If you try them please let us know what you think.


----------



## FARTS-N-MATCHES (Apr 20, 2011)

oh i definitely will, i just gotta use the traeger ones first cause i know if i don't use them before i get the others then they will just sit in the garage unused if i like the BBQr's delight. Guess i could always mix them though.


Sent from my iPad using Tapatalk HD


----------



## NWW (Feb 22, 2005)

*Pellets*

I have been purchasing pellets from Barbequewood.com. 100% real wood of whatever wood you want. Traegers pellets were ok but they use primarily Alder wood with other wood oil added for flavor. Their Mesquite pellets did'nt taste right to me.
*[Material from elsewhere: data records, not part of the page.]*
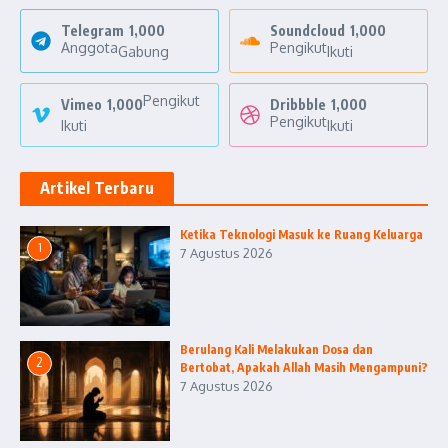
Telegram
1,000
Soundcloud
1,000
Anggota
Pengikut
Gabung
Ikuti
Pengikut
Vimeo
1,000
Dribbble
1,000
Pengikut
Ikuti
Ikuti
Artikel Terbaru
Ketika Teknologi Masuk ke Ruang Keluarga
1
7 Agustus 2026
Berulang Kali Melakukan Dosa dan
2
Bertobat, Apakah Allah Masih Mengampuni?
7 Agustus 2026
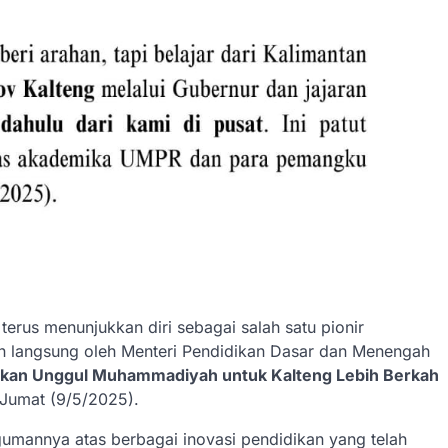
terus menunjukkan diri sebagai salah satu pionir
kan langsung oleh Menteri Pendidikan Dasar dan Menengah
ikan Unggul Muhammadiyah untuk Kalteng Lebih Berkah
Jumat (9/5/2025).
mannya atas berbagai inovasi pendidikan yang telah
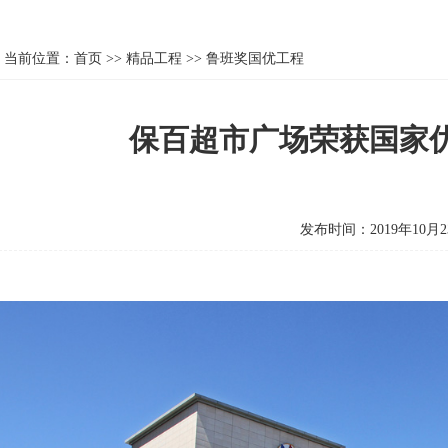
当前位置：
首页
>>
精品工程
>>
鲁班奖国优工程
保百超市广场荣获国家
发布时间：2019年10月2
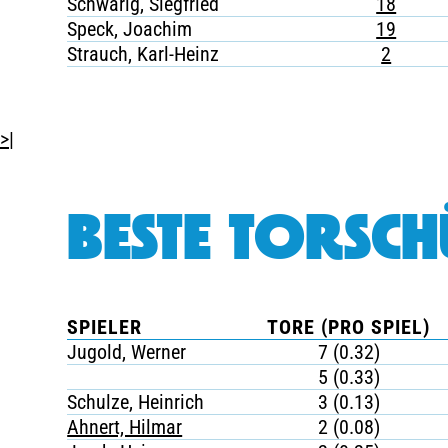
Schwärig, Siegfried
18
Speck, Joachim
19
Strauch, Karl-Heinz
2
>|
BESTE TORSCH
SPIELER
TORE (PRO SPIEL)
Jugold, Werner
7 (0.32)
5 (0.33)
Schulze, Heinrich
3 (0.13)
Ahnert, Hilmar
2 (0.08)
The pellets from Barbequewood.com adds a great flavor and the prices are very reasonable.

Seems they are out of Mesquite right now though.


----------



## FARTS-N-MATCHES (Apr 20, 2011)

thanks, i will look them up. just found on the website that BBQr's delight is flavor wood blended with oak. so i don't think i will be using them.


Sent from my iPad using Tapatalk HD


----------



## tpool (Aug 21, 2005)

Where can you buy pellets in Houston? Academy does not handle, home depot, Lowe's, etc...


----------



## Court (Jul 16, 2011)

tpool said:


> Where can you buy pellets in Houston? Academy does not handle, home depot, Lowe's, etc...


I have a buddy of mine that lives in Kerrville & he orders his off the internet from Traeger I believe & it includes shipping.


----------



## Bily Lovec (Sep 26, 2005)

Hebert's usually has pellets...


----------



## NWW (Feb 22, 2005)

*Pellets*

I've purchased in Academy and Ace Hardware but usually purchase online now. The Academy in Pearland carries a brand I've used but has too much oak for my taste. Ace carries Traeger brand.


----------



## tpool (Aug 21, 2005)

Thanks guys!

T-BONE


----------



## spuds (Jan 2, 2005)

*Sometimes Costco brings Traeger in as a guest vendor and they will sell the pellets for about $13 a sack. Usually just mesquite, though.*

*Texas Star Pellet Co. on Commerce off Beechnut/59 has the best selection and the best prices.*
*http://www.texasstarfoods.com/index.html* 

*My favorite "flavors" are Hickory and Pecan.*

:doowapsta


----------



## markjustmark (Oct 10, 2012)

Academy here sells B&B pellets in hickory and also mesquite. For $8.99 a 20-lb bag it was not too bad.


----------